- PROBLEM DESCRIPTION:
Read the lines below. Copy out any that hold the string "janvier".

[Dataset entries]
==================================================

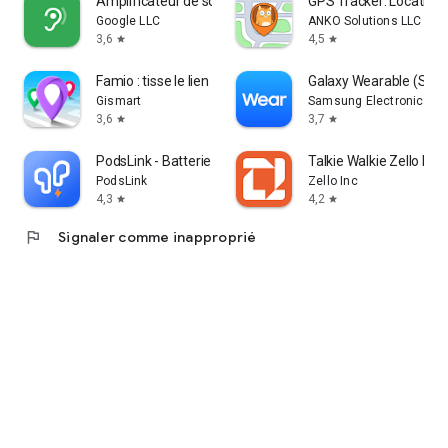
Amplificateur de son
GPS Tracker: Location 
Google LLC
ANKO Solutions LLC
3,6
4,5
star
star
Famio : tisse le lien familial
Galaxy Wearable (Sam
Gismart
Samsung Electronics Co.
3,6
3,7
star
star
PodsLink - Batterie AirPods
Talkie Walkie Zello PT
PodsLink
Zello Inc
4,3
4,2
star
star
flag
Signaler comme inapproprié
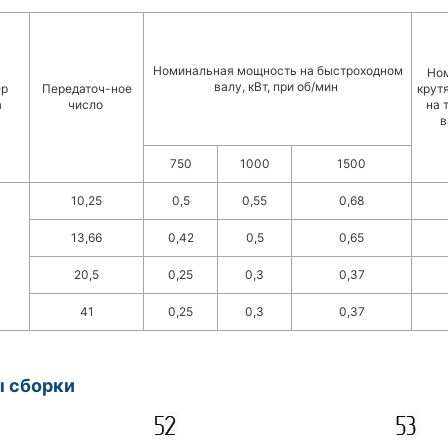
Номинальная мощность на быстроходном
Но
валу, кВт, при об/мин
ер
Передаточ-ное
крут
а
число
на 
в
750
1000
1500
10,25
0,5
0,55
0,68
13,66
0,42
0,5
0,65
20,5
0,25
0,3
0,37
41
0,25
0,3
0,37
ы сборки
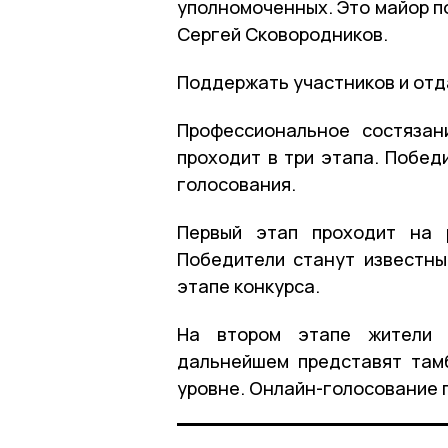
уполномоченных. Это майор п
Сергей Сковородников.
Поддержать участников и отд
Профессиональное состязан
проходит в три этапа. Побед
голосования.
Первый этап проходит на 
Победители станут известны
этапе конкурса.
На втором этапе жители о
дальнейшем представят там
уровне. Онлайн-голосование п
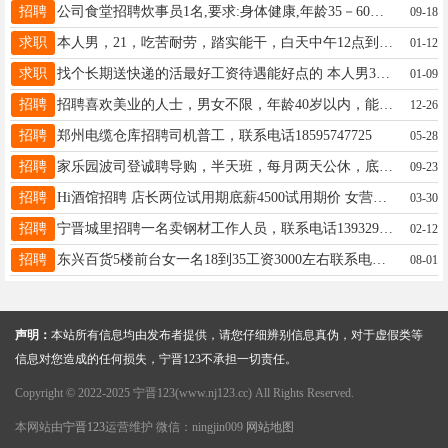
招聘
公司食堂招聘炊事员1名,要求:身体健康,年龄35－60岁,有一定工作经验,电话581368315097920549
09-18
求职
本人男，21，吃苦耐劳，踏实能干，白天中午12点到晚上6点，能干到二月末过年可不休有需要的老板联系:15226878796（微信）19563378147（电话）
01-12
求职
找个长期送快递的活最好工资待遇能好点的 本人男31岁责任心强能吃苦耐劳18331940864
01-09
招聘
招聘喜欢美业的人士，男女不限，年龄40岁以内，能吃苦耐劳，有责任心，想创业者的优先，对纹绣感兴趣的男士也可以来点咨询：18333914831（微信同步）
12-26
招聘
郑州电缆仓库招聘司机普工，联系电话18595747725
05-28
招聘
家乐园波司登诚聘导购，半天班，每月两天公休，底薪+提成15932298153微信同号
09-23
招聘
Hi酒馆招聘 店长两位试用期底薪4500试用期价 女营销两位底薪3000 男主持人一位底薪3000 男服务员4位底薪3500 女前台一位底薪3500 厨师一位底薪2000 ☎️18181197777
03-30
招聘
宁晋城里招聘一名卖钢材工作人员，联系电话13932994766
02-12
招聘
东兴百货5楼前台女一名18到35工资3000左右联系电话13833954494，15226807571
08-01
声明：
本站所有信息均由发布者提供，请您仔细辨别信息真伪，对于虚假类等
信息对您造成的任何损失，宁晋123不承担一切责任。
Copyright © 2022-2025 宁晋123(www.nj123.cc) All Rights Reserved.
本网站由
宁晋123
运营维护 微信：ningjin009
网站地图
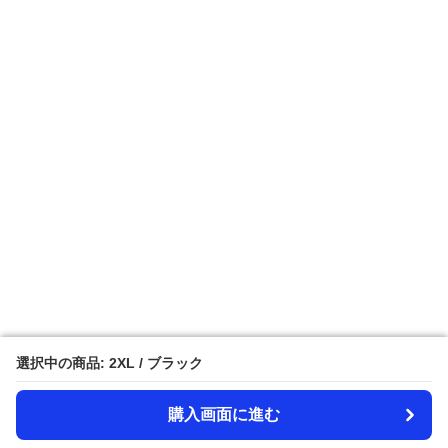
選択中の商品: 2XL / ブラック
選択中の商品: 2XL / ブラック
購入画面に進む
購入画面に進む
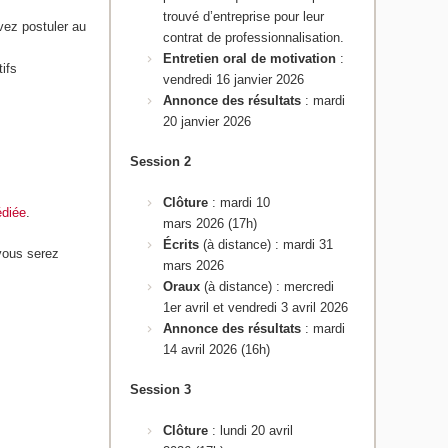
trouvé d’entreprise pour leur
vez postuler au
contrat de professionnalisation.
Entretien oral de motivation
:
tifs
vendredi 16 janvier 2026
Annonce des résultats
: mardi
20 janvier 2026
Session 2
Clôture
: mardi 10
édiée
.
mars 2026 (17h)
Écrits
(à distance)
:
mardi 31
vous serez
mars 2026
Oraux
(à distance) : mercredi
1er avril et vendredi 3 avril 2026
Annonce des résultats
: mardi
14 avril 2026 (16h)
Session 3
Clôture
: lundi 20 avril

==================================================

- YOUR SOLUTION:
vendredi 16 janvier 2026
20 janvier 2026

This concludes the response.